Enantiomers of the muscarinic antagonist 1-cyclohexyl-1-(4-fluorophenyl)-4-piperidino-1-butanol (p-fluoro-hexahydro-difenidol): Synthesis, absolute configuration, and enantiomeric purity

Abstract

The enantiomers of the antimuscarinic agent 1‐cyclohexyl‐1‐(4‐fluorophenyl)‐4‐piperidino‐1‐butanol [(R)‐ and (S)‐p‐fluorohexahydro‐difenidol] [(R)‐ and (S)‐2a] and their methiodides (R)‐3 and (S)‐3 were prepared with high enantiomeric purity. (R)‐2a and (S)‐2a (isolated as hydrochlorides) were obtained by catalytic hydrogenation (Pd/C contact) of the corresponding enantiomers of 1‐cyclohexyl‐1‐(4‐fluorophenyl)‐4‐piperidino‐2‐butyn‐1‐ol [(R)‐ and (S)‐4]. Reaction of (R)‐2a and (S)‐2a with methyl iodide led to (R)‐3 and (S)‐3, respectively. The unsaturated precursors (R)‐ and (S)‐4 (enantiomeric purity ⩾99.80 and ⩾99.94% e.e.; calorimetric analysis) were prepared by resolution of rac‐4 [available from 4‐FC~6~H~4~C(O)C~6~H~11~ by reaction with LiCCCH~2~NC~5~H~10~] using (R)‐ and (S)‐mandelic acid as resolving agents.

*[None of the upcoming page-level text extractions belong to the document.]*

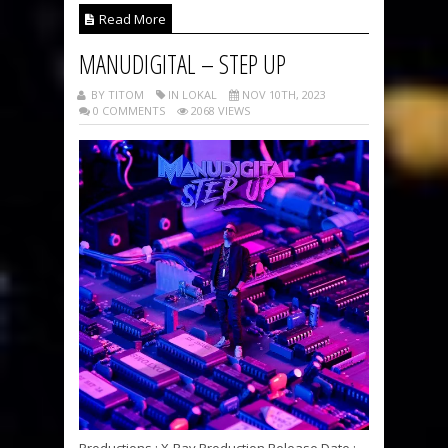
Read More
MANUDIGITAL – STEP UP
BY TITOM
IN LOKAL
NOV 10TH, 2023
0 COMMENTS
2068 VIEWS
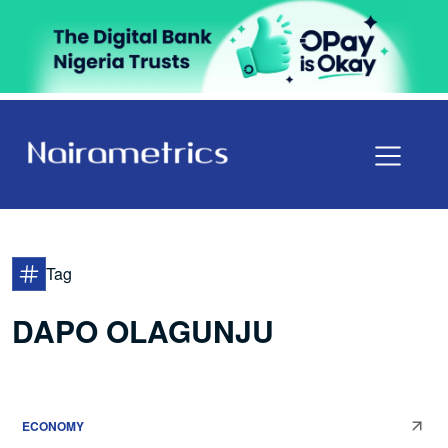
Tag
DAPO OLAGUNJU
ECONOMY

The absolute configurations of the (R) and (S) enantiomers of 2a, 3, and 4 were determined by an X‐ray crystal‐structure analysis of (S)‐5, the methiodide of (S)‐4. (R)‐2a and (R)‐3 exhibit a higher affinity for muscarinic M1, M2, M3, and M4 receptors (by up to two orders of magnitude) than their corresponding antipodes (S)‐2a and (S)‐3, the degree of stereoselectivity depending on the receptor subtype involved. (R)‐2a represents a useful tool for muscarinic receptor research (affinity profile: M1 ≈ M3 ≈ M4 > M2).